Call for explanation over school pollution incident after 800 tonnes of soil are removed

Calls have been made for a council to fully explain a “substantial” pollution incident at one of its high schools.

Gwernyfed High School.

Powys County Council has revealed - following questions by Plaid Cymru group leader Councillor Elwyn Vaughan - that 800 tonnes of soil had to be dug out and taken away from Gwernyfed High School, which is in the village of Three Cocks between Brecon and Hay-on-Wye.

In May last year, kerosene oil was found in the drainage system next to the sports hall at the school.

The leak could have been going on for several years and the cost of dealing with the incident is said to be £140,000.

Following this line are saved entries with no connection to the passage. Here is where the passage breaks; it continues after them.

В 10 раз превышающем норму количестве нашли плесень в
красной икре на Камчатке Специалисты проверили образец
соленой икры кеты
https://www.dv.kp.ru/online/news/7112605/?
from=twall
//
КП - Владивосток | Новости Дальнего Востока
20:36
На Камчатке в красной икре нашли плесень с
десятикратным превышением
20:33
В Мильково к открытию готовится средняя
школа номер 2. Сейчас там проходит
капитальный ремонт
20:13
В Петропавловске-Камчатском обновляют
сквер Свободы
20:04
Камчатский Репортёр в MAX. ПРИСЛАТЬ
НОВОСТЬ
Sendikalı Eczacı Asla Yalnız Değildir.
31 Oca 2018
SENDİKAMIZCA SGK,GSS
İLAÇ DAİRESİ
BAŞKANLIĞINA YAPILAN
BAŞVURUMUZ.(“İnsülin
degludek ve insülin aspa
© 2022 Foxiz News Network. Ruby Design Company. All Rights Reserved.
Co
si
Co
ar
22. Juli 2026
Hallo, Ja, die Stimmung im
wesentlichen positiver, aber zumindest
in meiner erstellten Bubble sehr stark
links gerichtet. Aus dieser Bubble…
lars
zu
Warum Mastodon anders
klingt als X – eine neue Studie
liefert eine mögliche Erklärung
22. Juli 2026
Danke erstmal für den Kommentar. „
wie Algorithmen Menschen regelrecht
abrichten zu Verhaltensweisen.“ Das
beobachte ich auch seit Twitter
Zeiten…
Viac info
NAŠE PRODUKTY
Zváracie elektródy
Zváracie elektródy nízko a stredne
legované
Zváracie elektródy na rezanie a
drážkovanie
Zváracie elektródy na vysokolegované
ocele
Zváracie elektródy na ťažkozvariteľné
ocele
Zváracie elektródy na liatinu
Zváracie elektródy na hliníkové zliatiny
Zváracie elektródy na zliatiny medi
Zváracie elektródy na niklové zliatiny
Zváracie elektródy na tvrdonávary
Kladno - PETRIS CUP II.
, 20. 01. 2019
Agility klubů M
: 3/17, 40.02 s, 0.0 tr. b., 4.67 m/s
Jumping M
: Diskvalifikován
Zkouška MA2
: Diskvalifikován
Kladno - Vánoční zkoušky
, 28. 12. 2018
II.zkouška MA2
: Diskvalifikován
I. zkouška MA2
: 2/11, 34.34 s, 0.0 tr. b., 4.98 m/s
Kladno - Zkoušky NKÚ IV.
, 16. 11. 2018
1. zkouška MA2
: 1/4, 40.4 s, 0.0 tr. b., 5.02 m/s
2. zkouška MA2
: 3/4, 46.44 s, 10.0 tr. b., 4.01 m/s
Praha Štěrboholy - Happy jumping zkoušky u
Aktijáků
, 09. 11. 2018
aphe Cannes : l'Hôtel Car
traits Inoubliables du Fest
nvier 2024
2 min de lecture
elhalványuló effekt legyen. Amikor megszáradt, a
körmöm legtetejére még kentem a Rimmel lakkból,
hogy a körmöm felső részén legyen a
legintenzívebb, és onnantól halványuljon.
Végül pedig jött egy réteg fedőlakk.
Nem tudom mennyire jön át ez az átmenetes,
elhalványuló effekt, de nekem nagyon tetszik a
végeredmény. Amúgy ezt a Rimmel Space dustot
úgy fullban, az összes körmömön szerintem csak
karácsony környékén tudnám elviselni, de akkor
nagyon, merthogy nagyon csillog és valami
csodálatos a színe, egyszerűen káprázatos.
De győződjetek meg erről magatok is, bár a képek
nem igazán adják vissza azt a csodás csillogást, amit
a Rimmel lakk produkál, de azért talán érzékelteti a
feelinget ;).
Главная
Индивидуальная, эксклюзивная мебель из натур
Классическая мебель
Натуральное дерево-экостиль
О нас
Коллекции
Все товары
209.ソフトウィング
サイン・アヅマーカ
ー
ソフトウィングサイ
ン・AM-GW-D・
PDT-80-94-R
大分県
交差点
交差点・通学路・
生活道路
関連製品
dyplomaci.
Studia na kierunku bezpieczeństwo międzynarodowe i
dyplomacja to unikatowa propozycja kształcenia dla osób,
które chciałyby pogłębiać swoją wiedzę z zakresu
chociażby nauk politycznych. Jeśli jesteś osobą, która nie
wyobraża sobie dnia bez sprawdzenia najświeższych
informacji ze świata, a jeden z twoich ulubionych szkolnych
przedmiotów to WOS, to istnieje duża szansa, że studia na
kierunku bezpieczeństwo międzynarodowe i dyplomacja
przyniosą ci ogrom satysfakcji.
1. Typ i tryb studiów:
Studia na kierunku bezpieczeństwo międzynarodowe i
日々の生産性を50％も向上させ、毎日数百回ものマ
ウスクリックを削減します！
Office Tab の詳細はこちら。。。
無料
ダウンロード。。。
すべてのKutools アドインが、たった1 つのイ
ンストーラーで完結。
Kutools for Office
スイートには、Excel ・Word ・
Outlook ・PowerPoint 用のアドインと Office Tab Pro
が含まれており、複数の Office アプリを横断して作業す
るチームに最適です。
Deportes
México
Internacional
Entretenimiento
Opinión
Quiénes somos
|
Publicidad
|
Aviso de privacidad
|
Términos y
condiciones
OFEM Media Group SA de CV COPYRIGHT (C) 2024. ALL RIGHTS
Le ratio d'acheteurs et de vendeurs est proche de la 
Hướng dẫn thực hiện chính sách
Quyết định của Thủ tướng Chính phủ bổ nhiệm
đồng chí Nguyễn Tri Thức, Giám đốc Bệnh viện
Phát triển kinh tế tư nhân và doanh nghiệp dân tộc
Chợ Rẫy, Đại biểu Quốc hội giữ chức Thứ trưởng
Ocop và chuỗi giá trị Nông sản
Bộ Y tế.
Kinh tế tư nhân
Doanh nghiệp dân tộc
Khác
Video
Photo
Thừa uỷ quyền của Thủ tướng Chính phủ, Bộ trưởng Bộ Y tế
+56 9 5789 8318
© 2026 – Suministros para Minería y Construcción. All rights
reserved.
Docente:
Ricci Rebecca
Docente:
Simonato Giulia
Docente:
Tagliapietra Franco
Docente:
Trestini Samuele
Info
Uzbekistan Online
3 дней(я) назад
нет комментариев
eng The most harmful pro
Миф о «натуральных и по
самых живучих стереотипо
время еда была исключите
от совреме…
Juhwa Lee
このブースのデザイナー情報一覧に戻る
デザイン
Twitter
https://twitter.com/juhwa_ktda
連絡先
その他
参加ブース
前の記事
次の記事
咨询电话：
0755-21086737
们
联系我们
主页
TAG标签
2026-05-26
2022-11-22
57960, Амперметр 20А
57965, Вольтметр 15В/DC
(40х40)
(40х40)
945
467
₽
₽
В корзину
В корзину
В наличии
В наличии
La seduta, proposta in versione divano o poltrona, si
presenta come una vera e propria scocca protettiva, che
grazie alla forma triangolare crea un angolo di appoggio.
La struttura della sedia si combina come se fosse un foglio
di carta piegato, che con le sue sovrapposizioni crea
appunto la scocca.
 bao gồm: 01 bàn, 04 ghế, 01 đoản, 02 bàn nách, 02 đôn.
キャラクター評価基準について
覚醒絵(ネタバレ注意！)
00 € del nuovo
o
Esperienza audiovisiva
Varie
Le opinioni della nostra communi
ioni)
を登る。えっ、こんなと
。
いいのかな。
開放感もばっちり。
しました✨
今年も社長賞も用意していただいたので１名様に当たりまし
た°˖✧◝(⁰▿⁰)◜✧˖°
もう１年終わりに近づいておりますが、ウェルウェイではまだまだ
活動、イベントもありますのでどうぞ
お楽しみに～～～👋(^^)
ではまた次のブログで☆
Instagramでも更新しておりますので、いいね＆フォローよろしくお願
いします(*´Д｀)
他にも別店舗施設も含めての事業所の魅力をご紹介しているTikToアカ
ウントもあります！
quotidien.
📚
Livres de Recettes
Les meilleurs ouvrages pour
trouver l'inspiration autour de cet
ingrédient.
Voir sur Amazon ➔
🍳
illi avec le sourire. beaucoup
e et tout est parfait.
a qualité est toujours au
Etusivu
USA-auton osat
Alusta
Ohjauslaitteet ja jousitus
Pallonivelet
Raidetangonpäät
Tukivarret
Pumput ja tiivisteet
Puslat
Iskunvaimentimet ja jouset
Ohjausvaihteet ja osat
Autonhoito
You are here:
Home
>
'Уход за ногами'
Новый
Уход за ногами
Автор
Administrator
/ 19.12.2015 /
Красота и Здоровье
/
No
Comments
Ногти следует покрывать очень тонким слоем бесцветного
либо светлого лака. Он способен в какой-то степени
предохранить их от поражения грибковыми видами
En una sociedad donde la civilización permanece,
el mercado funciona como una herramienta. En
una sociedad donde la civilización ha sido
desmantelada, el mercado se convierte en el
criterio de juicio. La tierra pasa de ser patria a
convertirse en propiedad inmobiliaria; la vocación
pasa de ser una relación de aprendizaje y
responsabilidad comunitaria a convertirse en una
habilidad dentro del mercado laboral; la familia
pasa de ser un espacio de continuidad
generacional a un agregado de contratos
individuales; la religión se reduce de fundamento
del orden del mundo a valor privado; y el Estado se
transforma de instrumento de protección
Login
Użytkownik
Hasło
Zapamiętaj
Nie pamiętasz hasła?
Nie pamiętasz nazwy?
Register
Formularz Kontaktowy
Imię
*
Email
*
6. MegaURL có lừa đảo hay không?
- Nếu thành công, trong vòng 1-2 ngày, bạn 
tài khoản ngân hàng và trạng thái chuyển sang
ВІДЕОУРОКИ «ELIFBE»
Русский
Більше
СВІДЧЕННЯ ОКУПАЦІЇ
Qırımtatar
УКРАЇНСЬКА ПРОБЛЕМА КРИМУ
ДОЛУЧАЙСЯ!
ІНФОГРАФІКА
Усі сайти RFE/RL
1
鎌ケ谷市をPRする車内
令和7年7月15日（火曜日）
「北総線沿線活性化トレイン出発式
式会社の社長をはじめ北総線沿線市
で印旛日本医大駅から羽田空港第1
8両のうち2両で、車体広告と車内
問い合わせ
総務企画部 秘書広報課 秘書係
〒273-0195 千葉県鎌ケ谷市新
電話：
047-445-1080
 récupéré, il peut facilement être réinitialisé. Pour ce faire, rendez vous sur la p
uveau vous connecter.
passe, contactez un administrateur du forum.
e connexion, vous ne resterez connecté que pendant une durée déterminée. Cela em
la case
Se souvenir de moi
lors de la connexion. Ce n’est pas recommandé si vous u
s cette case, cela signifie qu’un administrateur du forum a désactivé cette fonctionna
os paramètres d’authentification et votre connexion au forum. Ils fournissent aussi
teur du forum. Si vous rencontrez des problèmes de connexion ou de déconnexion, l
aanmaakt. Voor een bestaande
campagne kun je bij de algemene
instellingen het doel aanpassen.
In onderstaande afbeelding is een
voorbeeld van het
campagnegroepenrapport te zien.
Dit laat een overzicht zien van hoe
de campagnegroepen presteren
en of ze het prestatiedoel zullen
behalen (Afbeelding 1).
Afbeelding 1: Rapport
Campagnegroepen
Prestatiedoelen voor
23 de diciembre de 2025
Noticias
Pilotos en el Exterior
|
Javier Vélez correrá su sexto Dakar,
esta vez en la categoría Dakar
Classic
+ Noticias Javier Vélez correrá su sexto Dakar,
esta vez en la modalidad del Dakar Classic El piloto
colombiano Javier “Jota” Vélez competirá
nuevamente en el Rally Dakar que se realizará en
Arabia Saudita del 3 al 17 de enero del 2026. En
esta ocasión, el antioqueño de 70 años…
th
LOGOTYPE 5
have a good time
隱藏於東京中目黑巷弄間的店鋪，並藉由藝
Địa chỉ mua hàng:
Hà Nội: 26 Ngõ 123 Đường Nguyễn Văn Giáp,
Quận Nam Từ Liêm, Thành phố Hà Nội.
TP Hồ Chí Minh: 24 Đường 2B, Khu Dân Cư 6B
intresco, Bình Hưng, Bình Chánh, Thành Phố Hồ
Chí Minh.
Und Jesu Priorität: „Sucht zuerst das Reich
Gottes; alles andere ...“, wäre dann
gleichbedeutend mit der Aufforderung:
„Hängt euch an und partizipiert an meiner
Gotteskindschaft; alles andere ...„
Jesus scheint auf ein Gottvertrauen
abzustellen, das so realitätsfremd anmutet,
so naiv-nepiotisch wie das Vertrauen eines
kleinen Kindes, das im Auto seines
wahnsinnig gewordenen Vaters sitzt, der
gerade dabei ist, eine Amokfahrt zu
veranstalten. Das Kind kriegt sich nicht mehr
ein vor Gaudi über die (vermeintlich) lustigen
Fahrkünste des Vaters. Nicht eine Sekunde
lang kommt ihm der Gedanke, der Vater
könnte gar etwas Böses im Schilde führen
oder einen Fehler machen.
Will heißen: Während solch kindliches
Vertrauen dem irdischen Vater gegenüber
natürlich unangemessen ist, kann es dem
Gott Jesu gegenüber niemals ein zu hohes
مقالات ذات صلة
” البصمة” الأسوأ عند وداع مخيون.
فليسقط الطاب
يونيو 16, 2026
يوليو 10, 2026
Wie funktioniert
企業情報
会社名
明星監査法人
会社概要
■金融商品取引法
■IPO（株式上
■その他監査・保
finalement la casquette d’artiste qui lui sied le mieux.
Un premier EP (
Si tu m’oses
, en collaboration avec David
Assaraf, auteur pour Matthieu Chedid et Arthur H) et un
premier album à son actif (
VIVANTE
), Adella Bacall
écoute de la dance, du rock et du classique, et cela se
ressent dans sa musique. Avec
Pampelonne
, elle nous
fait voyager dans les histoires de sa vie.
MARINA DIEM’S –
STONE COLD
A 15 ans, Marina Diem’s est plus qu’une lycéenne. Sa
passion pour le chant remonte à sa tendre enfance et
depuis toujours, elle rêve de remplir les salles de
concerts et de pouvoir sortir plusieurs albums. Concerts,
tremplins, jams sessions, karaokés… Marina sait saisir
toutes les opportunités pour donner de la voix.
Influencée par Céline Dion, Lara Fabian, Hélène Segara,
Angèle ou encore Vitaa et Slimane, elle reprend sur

Councillor Vaughan said: “In view of the importance of environmental matters to this authority, it is imperative that a full report on the situation is presented to councillors especially the education (learning and skills) scrutiny committee to ensure complete transparency and openness.

“Having to move 800 tonnes of soil implies it is substantial pollution and we not only need assurance that none went into the local watercourses but also confirmation of full costs and any other future liability.

“If the tank was removed in 2011, then the pollution must have been ongoing for a number of years and begs the question why nobody noticed years ago.”

He added that private polluters would face prosecution by Wales Government environment body Natural Resources Wales and that question needed to be answered.

A Powys County Council spokesman said “In May 2023, kerosene was found in the drainage system next to the sports hall building at Gwernyfed High School.

“The oil had emanated from a decommissioned oil tank next to the sports centre building that had been removed in 2011.

“There has been 800 tons of contaminated material removed from Gwernyfed High School to a specialist and licensed tip.

“This area has been backfilled with stone and is due to be reinstated with topsoil, a new grass surface as well as a new pedestrian access pathway.

“The overall cost of the re-mediation work is approximately £140,000.”

He added that the Welsh Government’s environment body Natural Resources Wales have been informed and “kept updated” with the situation.